You may now be asking yourself:
“Should we not also pay our sales team performance based bonuses? There must be something to it since all the other successful large companies are doing this as well.”
Wait a minute. First, let’s take a look and see whether variable compensation truly delivers on its promise:
Objectives of performance based salaries
Variable compensation is often referred to as performance based salary or performance related pay. What is the underlying idea behind it?
The company or the supervisor and the employee agree to objectives. The intent is to get the employee focused on the objectives.
To ensure this, the company only pays a portion of the employees income if he attains his objectives. The company hopes to motivate the employee into acting in the company’s interests.
If he is particularly diligent, he can even outperform his objective. The employee then receives even more than 100% of the agreed to variable income portion.
The proponents of performance related pay primarily list the following benefits:
- The variable portion motivates the employees.
- The company pays the employees for performance.
- Compensation management effort costs little, but gets good returns.
Do you also believe that variable compensation allows you to get more out of your employees?

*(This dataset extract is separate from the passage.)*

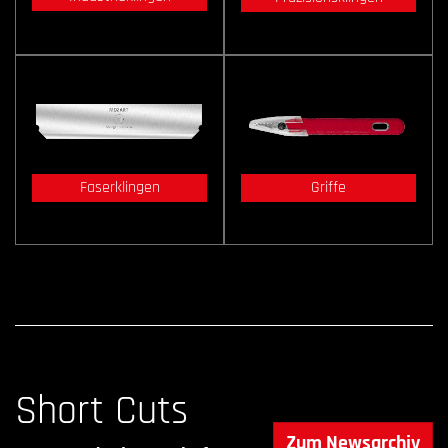
Faserklingen
Griffe
Short Cuts
Zum Newsarchiv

Well, let’s take a look at this in detail:
I find it astonishing that companies feel that they need to motivate their employees to act in the interests of the company. I thought, the employee has an employment contract. In this contract he signed the obligation to perform this service. The company pays him his salary for it.
Now the company assumes that the employee is likely to only perform a portion of his productive output. The company’s position is that the employee will not honor his contract. Why would the company even employ someone who is very likely to not honor his contract?
Compensation structures in large companies
But it gets even more confusing:
Let’s take a look at the compensation structure in a large cooperation. This is how it works:
The higher the employee within the hierarchy, the higher their income, and the higher is also their performance based pay.
For instance, the variable income portion of a department head is typically between 10% to 20%.
However, the variable income portion of an Executive Board member can be 50% or more.
Watch my YouTube video on performance based salary of managers:
Motivation of CEOs
It gets even more extreme for the variable portion of a Chief Executive Officer working for a company listed on the stock market. The stock options and other bonus payments are in the millions.
Come on: Does somebody like that really have to be motivated to do his job properly in order to honor his contract? Is this truly necessary?
Amazing: The CEO already earns a base income of EUR 500,000 and still has to be “motivated” with a variable income portion, stock options and other bonus payments to the tune of several million dollars.
Please do not take this the wrong way: The company should generously compensate the CEO if he is doing a good job. This should even be several million EUROS.
But a person like that does not have to be motivated! Either, he is intrinsically motivated, or he should be sent to hell!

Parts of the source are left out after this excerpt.